Proceedings of the Thirty-Third International Joint Conference on Artificial Intelligence
Main Track. Pages 1498-1506. https://doi.org/10.24963/ijcai.2024/166

The limited availability of supervised labels (positive information) poses a notable challenge for open-world retrieval. However, negative information is more easily obtained but remains underexploited in current methods. In this paper, we introduce the Negative Prompt Driven Complementary Parallel Representation (NPCP) framework, which navigates the complexities of open-world retrieval through the lens of Negative Prompts. Specifically, we employ the Parallel Exclusive Embedding (PEE) to effectively utilize the prompt information, bilaterally capturing both explicit negative and implicit positive signals. To address the challenges of embedding unification and generalization, our method leverages high-order correlations among objects through the Complementary Structure Tuning (CST), by constructing a complementary hypergraph based on bi-directional and cross-category correlations.
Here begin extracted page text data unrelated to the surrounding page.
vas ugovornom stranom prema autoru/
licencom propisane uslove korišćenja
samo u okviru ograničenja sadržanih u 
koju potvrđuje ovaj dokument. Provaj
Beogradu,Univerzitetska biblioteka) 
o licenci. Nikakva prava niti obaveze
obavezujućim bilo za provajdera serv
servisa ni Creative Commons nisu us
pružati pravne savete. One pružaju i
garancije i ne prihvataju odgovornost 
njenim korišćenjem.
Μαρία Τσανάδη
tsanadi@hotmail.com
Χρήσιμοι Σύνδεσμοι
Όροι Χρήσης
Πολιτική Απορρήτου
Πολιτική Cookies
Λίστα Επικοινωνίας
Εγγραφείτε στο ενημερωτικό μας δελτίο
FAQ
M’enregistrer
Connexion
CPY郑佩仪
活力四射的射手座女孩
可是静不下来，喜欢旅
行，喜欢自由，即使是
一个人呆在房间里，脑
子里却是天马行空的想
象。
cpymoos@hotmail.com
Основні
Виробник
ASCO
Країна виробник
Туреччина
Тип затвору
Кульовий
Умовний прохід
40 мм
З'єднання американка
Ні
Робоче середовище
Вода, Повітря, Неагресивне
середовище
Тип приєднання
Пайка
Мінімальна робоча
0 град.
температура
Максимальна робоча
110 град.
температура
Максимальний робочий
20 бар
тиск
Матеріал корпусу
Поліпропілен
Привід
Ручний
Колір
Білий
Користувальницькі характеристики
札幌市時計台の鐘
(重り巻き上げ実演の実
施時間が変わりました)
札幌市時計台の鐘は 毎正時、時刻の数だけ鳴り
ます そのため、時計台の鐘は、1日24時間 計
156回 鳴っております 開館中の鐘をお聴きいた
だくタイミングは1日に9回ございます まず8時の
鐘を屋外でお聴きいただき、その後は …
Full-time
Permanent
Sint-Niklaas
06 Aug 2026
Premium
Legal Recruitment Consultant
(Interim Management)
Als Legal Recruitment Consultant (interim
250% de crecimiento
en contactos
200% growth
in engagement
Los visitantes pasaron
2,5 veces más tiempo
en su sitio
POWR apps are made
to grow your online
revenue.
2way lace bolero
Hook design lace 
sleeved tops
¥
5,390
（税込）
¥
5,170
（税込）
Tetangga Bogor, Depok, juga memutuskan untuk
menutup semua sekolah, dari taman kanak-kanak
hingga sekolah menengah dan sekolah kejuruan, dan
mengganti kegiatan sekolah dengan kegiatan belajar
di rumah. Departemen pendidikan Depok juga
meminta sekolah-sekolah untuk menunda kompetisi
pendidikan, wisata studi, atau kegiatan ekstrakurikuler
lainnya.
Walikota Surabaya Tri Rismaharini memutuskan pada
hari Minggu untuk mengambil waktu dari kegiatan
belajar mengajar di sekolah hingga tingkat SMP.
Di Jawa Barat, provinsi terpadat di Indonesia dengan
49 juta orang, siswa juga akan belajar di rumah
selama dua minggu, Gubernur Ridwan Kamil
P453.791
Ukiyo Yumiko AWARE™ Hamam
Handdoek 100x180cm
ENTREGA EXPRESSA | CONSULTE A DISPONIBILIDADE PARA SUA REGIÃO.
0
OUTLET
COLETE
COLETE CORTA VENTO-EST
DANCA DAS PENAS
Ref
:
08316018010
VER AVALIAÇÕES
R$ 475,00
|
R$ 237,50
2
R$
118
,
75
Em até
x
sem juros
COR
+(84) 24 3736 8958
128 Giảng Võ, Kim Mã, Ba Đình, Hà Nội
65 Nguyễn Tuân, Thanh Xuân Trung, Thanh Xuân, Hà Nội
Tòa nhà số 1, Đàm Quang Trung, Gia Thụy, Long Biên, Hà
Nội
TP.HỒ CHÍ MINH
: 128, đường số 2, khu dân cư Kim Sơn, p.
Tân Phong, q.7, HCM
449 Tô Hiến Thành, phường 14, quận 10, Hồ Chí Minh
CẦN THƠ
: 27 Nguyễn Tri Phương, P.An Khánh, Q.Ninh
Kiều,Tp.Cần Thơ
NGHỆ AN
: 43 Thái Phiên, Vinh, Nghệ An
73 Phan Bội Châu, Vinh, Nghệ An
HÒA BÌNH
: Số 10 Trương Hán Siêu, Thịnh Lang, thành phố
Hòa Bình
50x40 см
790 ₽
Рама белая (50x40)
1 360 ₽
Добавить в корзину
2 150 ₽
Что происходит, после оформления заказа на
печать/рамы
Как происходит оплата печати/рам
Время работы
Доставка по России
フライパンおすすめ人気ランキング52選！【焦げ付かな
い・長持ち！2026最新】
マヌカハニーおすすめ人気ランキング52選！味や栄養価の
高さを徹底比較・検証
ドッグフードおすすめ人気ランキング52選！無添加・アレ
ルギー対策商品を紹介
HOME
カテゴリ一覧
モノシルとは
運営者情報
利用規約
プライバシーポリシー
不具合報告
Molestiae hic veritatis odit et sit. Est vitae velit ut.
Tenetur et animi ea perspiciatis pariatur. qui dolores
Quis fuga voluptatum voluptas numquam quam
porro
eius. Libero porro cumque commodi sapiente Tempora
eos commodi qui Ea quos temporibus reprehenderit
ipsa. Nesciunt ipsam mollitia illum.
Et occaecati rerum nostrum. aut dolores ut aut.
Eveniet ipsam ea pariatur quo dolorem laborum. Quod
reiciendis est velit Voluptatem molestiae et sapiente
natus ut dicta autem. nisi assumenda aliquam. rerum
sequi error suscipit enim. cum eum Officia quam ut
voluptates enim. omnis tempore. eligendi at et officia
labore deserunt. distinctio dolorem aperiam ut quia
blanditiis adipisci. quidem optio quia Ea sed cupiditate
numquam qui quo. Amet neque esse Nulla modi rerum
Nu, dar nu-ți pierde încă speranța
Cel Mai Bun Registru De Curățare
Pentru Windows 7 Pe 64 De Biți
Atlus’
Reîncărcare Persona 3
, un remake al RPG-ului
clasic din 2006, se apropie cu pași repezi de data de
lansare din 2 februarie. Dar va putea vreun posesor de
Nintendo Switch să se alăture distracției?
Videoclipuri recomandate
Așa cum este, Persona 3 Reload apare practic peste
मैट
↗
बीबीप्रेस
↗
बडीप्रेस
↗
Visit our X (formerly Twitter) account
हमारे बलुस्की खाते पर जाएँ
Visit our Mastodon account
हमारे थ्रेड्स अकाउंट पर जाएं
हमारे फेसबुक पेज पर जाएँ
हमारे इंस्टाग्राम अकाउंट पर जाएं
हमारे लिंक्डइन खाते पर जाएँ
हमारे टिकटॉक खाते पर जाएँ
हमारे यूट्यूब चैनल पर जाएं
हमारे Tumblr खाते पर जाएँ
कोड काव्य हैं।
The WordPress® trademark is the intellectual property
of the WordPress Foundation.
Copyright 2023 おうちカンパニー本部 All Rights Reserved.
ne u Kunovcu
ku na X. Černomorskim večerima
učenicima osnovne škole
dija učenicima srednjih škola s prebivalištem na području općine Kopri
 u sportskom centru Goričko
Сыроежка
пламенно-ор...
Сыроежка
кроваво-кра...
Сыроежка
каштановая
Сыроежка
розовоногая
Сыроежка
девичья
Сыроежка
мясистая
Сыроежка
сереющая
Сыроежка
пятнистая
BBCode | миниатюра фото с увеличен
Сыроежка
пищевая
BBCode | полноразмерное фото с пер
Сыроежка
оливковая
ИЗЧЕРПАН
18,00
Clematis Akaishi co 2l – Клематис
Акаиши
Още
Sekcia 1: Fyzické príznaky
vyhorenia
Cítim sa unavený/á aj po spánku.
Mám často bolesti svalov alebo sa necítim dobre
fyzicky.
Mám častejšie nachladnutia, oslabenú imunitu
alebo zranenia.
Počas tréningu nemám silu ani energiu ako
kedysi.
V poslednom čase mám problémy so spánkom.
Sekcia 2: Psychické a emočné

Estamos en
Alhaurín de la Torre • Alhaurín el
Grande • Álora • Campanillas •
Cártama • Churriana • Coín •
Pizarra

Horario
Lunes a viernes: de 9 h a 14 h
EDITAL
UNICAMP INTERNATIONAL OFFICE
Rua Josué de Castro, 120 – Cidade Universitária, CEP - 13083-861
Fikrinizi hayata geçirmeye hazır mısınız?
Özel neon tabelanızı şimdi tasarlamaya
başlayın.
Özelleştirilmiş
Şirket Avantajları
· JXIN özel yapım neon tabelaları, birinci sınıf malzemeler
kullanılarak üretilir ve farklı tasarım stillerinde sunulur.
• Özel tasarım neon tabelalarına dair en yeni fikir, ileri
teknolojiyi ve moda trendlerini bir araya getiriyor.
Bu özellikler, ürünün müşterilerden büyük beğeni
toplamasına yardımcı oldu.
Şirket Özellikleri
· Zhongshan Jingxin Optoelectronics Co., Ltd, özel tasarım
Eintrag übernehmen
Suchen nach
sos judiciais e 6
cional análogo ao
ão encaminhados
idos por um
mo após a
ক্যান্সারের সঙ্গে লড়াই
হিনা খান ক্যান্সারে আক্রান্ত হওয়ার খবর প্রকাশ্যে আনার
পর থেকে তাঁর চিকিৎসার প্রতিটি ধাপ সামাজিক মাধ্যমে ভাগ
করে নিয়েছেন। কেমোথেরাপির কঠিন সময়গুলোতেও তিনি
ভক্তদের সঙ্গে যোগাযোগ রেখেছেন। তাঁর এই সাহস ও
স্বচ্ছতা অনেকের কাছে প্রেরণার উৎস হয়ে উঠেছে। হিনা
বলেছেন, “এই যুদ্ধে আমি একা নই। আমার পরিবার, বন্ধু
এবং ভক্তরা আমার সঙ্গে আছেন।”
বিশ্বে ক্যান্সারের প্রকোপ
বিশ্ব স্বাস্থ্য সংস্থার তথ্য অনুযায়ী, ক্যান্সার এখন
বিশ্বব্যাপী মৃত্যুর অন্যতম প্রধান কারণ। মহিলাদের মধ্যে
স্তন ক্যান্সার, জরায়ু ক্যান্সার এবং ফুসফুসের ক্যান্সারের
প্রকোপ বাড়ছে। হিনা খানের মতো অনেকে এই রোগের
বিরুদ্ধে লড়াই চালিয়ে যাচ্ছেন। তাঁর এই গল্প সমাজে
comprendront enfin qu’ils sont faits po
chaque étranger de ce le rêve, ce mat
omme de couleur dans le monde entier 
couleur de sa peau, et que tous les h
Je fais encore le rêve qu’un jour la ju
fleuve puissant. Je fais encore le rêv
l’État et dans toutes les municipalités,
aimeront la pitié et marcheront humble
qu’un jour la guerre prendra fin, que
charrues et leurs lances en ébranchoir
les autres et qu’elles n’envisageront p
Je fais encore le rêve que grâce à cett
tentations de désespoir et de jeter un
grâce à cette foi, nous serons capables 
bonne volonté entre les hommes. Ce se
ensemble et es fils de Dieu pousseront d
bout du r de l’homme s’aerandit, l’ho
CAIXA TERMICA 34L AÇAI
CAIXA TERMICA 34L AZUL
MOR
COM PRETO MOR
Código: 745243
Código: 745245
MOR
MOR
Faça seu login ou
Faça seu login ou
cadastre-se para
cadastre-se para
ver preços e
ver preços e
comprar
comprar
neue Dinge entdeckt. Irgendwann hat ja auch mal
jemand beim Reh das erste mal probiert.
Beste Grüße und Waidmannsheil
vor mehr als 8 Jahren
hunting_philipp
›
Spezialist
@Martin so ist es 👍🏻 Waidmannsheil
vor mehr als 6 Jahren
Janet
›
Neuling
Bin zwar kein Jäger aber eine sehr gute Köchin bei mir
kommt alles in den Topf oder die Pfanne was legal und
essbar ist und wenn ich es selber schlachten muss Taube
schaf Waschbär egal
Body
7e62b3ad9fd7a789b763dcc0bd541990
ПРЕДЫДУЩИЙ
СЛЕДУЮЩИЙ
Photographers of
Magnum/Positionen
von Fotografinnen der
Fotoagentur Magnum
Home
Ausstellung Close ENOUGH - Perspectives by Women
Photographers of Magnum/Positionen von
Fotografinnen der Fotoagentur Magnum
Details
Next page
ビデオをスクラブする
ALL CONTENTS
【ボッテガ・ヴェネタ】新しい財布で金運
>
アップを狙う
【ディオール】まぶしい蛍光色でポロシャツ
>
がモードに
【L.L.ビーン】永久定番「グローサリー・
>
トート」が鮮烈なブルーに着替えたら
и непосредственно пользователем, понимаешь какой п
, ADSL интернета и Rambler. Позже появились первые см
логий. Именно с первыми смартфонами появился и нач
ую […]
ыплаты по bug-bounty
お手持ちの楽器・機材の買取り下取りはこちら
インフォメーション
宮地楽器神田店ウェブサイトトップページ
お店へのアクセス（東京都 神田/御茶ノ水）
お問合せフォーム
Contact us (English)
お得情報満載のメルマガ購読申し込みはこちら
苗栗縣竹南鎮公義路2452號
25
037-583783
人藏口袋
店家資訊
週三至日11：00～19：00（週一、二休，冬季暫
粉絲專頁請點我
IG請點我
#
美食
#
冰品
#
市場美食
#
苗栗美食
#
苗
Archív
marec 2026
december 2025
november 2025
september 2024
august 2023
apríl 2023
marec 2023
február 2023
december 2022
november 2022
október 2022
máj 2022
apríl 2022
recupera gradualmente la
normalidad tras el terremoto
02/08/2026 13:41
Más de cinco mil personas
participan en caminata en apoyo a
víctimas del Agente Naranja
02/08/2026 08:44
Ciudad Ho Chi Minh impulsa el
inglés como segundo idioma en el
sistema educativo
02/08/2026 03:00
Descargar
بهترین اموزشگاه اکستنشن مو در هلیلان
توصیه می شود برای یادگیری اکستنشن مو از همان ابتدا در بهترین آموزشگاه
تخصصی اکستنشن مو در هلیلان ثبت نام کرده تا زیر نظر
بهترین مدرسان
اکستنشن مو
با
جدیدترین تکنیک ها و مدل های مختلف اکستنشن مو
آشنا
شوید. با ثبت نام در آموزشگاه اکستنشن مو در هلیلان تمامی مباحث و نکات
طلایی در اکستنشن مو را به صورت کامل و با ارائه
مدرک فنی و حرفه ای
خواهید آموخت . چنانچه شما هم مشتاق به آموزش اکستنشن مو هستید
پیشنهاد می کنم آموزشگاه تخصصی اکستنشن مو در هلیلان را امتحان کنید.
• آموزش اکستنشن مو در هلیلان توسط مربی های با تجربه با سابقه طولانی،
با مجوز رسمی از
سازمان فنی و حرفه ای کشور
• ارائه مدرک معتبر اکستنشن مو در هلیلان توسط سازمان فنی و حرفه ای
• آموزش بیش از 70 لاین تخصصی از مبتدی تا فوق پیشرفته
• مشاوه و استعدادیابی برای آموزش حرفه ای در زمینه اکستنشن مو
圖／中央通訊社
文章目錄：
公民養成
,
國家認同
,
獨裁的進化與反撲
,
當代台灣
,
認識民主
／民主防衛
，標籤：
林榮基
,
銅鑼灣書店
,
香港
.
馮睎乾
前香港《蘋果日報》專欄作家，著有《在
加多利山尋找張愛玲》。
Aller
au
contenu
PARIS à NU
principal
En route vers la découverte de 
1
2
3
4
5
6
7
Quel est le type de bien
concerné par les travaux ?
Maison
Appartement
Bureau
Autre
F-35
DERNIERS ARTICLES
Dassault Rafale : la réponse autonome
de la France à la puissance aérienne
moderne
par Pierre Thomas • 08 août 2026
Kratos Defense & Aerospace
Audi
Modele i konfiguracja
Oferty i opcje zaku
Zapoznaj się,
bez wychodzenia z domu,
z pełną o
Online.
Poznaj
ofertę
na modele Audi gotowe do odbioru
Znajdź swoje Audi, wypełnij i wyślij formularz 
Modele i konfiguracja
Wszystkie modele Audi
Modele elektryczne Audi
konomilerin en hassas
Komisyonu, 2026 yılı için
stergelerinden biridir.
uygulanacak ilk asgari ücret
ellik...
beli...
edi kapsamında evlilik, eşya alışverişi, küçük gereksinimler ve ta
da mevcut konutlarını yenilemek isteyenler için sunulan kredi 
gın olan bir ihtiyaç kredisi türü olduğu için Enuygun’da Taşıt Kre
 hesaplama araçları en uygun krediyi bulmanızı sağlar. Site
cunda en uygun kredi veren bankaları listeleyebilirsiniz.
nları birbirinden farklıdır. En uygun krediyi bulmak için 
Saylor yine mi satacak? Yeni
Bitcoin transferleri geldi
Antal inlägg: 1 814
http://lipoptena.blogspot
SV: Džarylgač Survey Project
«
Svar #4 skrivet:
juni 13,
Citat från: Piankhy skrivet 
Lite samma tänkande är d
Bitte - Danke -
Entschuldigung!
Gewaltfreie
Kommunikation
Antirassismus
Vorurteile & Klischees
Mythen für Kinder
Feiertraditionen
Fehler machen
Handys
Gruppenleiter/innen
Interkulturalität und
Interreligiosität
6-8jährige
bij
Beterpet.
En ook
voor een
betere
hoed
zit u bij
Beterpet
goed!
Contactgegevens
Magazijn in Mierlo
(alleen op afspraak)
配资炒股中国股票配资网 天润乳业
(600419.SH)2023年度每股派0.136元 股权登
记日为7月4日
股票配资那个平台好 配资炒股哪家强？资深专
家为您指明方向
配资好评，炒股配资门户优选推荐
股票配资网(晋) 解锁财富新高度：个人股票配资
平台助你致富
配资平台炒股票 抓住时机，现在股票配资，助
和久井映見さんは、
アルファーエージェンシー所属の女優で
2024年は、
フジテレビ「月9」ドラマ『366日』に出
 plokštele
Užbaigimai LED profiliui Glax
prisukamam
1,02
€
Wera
We have developed four multimodal datasets for open-world 3D object retrieval with negative prompts: NPMN, NPAB, NPNT, and NPES. Extensive experiments and ablation studies on these four benchmarks demonstrate the superiority of our method over current state-of-the-art approaches.
Keywords:
Computer Vision: CV: 3D computer vision
Computer Vision: CV: Image and video retrieval 
Computer Vision: CV: Representation learning